## Exercise instructions
Take the listing below and print exactly the lines starting at the line containing "Find the location of a" and ending at the line containing "The image size", both ends included, and no others.

## Data records
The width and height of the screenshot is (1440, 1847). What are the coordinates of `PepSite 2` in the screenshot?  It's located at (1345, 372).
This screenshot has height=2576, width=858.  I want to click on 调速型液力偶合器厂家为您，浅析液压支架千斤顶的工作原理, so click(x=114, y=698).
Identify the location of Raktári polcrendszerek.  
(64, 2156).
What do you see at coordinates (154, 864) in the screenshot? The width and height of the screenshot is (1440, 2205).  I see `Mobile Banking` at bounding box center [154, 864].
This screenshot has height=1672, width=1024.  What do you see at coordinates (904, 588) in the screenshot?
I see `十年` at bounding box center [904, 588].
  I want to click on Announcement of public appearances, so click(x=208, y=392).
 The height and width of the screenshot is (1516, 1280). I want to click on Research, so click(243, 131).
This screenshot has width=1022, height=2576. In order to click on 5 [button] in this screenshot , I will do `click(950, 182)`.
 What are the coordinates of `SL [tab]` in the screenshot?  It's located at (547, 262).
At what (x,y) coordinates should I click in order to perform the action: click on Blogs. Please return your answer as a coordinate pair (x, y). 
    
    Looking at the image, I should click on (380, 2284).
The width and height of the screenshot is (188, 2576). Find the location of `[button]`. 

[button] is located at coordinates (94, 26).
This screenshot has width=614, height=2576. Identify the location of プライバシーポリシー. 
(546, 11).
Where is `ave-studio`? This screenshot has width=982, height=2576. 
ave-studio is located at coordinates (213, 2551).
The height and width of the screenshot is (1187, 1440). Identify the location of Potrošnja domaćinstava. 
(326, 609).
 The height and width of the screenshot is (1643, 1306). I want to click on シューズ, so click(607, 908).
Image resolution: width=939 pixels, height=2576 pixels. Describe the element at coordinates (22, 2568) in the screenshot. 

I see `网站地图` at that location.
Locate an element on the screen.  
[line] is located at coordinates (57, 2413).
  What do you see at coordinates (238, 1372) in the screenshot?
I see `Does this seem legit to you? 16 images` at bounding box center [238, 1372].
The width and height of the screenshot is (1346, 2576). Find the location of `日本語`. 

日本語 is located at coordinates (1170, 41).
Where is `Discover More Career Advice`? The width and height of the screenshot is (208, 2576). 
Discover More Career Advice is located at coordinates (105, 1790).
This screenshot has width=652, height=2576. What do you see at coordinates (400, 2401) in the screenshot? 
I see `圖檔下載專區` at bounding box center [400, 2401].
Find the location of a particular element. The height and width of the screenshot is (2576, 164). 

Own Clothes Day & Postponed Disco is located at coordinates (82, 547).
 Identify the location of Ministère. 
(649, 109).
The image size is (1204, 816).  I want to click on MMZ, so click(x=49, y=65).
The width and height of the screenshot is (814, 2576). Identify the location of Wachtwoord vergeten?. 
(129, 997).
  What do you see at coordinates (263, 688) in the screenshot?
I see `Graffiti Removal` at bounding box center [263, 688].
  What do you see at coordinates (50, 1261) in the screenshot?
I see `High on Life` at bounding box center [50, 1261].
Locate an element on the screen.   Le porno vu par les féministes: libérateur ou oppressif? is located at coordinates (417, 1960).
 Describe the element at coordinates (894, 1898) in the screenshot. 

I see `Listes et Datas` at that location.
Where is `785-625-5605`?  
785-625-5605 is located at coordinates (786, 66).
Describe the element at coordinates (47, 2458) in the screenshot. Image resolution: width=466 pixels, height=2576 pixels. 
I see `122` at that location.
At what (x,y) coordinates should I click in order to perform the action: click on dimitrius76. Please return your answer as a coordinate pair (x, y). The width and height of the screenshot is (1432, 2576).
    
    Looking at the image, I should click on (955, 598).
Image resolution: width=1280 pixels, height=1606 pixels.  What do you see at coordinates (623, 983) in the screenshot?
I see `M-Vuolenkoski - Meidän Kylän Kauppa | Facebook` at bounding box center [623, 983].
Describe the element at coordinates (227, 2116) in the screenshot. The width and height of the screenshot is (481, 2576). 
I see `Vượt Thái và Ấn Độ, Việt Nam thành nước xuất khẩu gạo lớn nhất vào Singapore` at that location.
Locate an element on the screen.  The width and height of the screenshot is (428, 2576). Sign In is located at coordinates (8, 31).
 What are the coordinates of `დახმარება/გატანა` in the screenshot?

## Response to the task
Find the location of a particular element. The height and width of the screenshot is (2576, 164). 

Own Clothes Day & Postponed Disco is located at coordinates (82, 547).
 Identify the location of Ministère. 
(649, 109).
The image size is (1204, 816).  I want to click on MMZ, so click(x=49, y=65).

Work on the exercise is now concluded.